:: Source data

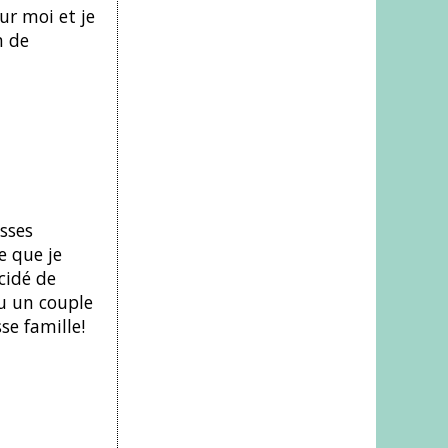
ur moi et je
n de
sses
e que je
cidé de
eu un couple
se famille!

::::

● Problem to work on: Will you set down the records word for word while leaving out every picture?

● Answer to this exercise:
ur moi et je
n de
sses
e que je
cidé de
eu un couple
se famille!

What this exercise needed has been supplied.